La diffusione del pugilato viene attribuita a James Figg, un pugile inglese del 1695, che fondò una propria scuola e organizzò campionati sia in Inghilterra che in Francia. Più tardi, nel 1734, il suo allievo Jack Broughton, scrisse le prime regole fondamentali del pugilato, chiamate “London Prize Ring rules” e introdusse l’uso dei guantoni da combattimento. Un altro importante contributo fu la sua tecnica del colpire e ritirarsi e del fermarsi e bloccare il colpo avversario, superando l’idea di combattimento violento e concentrandosi su uno stile più armonioso tra difesa ed attacco.

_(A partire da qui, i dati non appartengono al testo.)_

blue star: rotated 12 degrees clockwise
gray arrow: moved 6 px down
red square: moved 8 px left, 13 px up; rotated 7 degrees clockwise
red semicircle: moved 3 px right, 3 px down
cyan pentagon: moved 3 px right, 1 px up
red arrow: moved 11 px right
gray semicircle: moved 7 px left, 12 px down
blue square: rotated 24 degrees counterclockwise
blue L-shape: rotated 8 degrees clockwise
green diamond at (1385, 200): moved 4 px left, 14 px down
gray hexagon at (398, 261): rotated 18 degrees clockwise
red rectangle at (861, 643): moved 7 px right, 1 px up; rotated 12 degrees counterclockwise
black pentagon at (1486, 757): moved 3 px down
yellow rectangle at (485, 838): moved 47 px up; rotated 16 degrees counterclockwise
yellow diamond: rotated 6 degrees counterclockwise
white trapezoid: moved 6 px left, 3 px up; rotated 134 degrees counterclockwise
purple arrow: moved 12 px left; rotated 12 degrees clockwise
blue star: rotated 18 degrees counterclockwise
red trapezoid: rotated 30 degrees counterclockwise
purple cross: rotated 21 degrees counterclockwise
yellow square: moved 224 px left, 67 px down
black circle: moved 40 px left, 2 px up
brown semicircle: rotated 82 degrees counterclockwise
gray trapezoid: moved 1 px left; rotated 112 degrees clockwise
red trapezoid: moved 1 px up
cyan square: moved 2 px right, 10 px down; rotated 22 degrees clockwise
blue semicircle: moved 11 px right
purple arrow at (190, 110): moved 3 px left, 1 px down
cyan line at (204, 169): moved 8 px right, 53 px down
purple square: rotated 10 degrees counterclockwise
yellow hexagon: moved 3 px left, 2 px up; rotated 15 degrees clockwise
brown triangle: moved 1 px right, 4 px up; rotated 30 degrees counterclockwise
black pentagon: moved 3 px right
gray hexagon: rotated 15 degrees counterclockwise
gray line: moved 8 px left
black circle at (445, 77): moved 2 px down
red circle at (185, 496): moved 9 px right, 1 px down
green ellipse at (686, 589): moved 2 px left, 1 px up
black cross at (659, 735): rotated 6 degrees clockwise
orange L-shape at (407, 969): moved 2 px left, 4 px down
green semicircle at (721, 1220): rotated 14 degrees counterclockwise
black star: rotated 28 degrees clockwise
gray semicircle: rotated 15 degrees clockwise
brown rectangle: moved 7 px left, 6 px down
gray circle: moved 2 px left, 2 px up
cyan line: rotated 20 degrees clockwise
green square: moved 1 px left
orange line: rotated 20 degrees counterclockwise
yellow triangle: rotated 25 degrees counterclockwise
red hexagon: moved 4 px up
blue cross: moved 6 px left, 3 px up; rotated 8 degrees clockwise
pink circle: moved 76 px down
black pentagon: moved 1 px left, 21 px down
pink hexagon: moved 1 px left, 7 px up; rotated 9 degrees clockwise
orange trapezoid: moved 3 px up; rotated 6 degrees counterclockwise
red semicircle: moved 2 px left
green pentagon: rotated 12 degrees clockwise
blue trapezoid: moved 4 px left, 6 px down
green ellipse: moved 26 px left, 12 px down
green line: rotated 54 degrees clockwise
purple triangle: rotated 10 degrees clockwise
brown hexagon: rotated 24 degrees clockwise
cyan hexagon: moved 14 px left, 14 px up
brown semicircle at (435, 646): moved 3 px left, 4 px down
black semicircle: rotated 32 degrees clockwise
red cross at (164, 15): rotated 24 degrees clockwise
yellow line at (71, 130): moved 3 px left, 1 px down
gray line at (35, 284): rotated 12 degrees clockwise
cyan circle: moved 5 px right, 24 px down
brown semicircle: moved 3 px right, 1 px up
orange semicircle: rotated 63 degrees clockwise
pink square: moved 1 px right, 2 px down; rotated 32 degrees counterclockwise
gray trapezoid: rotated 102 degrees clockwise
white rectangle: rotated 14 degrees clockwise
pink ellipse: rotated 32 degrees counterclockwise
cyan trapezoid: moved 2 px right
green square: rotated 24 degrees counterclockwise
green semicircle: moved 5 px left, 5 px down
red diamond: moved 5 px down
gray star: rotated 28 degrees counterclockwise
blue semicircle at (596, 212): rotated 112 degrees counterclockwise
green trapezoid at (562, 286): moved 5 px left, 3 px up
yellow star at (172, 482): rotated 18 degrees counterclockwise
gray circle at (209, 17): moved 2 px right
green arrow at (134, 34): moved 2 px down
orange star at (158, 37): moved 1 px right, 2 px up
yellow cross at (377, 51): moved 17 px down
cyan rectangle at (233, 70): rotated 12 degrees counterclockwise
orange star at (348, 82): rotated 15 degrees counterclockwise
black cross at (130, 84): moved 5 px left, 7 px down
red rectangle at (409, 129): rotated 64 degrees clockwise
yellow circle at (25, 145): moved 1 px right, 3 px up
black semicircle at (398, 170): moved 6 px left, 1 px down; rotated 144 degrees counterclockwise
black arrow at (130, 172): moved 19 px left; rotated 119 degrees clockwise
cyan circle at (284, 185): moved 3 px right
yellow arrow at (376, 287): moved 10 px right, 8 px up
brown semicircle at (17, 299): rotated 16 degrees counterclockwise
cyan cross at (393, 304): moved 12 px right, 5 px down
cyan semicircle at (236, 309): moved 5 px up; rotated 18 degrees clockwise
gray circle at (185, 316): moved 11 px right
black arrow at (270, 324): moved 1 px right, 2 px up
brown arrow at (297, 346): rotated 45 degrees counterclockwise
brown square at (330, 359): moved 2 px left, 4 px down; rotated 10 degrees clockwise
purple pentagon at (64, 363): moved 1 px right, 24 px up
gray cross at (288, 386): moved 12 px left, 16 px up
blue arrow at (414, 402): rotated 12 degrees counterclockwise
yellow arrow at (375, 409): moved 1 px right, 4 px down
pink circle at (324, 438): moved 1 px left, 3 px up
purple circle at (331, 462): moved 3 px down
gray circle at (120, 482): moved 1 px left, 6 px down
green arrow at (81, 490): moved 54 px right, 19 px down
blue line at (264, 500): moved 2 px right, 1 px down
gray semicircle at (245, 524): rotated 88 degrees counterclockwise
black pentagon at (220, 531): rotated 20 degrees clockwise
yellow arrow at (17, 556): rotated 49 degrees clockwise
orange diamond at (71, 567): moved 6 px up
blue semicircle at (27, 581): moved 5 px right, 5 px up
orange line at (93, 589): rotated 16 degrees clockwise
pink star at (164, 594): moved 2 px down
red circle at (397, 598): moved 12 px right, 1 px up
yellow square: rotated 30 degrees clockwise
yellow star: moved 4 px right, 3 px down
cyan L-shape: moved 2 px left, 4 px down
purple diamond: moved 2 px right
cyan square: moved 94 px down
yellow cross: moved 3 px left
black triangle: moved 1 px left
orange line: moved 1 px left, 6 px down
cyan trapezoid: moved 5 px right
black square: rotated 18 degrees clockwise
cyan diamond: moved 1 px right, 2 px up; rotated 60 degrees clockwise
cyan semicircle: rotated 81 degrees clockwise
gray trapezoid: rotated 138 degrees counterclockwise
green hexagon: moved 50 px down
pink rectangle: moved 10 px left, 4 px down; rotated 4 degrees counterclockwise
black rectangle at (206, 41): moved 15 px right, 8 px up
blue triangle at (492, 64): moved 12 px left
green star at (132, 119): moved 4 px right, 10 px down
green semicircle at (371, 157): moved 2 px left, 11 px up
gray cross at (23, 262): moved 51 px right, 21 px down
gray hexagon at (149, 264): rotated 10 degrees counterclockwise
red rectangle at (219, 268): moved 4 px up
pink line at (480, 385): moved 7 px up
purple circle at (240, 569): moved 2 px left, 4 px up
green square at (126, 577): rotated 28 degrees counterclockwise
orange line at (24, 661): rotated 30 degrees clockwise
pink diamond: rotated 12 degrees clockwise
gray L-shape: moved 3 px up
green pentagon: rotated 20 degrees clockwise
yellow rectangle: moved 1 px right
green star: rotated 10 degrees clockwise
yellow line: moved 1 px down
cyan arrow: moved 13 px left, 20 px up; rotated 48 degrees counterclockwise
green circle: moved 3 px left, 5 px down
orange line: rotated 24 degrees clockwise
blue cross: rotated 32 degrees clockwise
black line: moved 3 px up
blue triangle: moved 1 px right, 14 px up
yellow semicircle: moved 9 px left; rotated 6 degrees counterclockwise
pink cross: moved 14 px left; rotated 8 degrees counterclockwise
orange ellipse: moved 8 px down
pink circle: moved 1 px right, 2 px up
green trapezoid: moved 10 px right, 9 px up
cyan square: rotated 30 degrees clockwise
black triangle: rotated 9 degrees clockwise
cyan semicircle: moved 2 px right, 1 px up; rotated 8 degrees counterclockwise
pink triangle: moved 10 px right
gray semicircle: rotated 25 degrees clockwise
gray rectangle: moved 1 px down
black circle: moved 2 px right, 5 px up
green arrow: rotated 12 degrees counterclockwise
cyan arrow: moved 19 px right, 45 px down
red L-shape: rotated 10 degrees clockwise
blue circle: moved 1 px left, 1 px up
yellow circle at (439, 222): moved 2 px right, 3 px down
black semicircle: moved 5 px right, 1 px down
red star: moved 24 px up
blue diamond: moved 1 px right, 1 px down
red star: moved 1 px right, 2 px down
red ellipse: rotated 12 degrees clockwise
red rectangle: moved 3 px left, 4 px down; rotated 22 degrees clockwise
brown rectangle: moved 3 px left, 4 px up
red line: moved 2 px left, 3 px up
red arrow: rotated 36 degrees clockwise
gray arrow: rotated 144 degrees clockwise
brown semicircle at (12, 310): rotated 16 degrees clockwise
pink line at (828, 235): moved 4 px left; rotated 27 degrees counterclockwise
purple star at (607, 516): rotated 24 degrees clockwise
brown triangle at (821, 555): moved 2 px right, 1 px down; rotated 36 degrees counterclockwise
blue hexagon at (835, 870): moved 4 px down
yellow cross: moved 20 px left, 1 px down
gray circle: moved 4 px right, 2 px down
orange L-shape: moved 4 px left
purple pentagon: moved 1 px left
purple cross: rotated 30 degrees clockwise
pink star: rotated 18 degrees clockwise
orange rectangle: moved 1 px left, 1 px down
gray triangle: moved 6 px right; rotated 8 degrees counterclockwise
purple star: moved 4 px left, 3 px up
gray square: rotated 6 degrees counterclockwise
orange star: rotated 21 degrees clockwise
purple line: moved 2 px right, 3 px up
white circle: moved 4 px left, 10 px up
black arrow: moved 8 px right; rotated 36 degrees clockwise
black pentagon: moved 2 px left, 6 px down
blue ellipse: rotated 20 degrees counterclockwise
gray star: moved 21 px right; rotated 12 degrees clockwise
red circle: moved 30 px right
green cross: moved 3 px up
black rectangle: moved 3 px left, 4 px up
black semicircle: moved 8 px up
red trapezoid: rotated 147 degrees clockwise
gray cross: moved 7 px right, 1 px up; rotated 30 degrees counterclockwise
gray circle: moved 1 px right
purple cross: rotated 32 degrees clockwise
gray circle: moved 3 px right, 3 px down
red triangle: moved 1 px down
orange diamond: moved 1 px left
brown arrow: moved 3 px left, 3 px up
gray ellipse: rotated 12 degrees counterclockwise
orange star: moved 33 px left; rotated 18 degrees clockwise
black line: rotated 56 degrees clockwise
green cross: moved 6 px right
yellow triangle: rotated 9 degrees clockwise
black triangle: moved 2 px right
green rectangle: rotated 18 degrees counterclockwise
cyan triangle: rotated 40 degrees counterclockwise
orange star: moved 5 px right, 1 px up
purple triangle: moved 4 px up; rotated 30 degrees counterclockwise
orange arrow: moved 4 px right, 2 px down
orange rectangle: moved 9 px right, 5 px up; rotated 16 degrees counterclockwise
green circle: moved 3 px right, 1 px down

Nel corso degli anni si susseguirono diversi campioni, alcuni di questi portarono alla scandalo per comportamento disonesto. Intorno alla boxe, infatti, giravano diversi interessi economici e poteva accadere che gli incontri venissero truccati con grande disapprovazione del pubblico che spesso effettuava delle scommesse. Proprio questo clima portò, a nome di John Sholto Douglas e John Graham Chambers, alla redazione delle regole del marchese di Queensberry che contenevano i fondamenti della boxe di oggi: l’uso dei guantoni diveniva obbligatorio, il combattimento avveniva in più riprese di 3 minuti con un intervallo. Non vi erano limiti nella quantità di riprese che venivano concordate prima dell’incontro.  Se il pugile non si riprendeva dai colpi subiti entro 10 secondi, l’incontro veniva considerato perso (KO) e l’avversario doveva attendere il conto alla rovescia dell’arbitro. Le competizioni venivano divise in classi di peso: leggeri, medi e massimi.

L’introduzione di queste regole resero la boxe uno sport meno violento e con il termine “boxe scientifica“ vennero tenute più in considerazione caratteristiche come destrezza, furbizia, agilità a discapito della mera forza.

Nei primi anni del 1900, il pugilato si diffuse negli USA  e vennero introdotte nuove norme nel regolamento, introdotte nuove classi di peso, imposti limiti di durata del match e vennero istituiti i giudici di gara.

Nel 1916 nacque, in Italia, la Federazione Pugilistica Italiana (FPI) e, nel 1920, si svolsero i primi campionati italiani.

Tra i grandi pugili di tutti i tempi, ricordiamo Rocky Marciano (1952), rimasto imbattuto fino al suo ritiro; Cassius Clay (1964), conosciuto anche come Muhammad Ali, e Mike Tyson (1980-90).